**Problem requirements:**
Each record that follows is to be output in full, precisely as written.

Record set Block Start

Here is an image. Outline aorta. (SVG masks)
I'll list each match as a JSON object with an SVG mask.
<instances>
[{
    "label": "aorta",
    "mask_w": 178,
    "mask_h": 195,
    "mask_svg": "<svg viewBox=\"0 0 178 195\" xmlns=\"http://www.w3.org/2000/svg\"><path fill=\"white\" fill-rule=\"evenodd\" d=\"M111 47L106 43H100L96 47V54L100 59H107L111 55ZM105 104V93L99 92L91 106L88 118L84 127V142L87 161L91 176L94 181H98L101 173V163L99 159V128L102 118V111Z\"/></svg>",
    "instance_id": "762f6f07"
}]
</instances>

Record set Block End

**Response below:**
Here is an image. Outline aorta. (SVG masks)
I'll list each match as a JSON object with an SVG mask.
<instances>
[{
    "label": "aorta",
    "mask_w": 178,
    "mask_h": 195,
    "mask_svg": "<svg viewBox=\"0 0 178 195\" xmlns=\"http://www.w3.org/2000/svg\"><path fill=\"white\" fill-rule=\"evenodd\" d=\"M111 47L106 43H100L96 47V54L100 59H107L111 55ZM105 104V93L99 92L91 106L88 118L84 127V142L87 161L91 176L94 181H98L101 173V163L99 159V128L102 118V111Z\"/></svg>",
    "instance_id": "762f6f07"
}]
</instances>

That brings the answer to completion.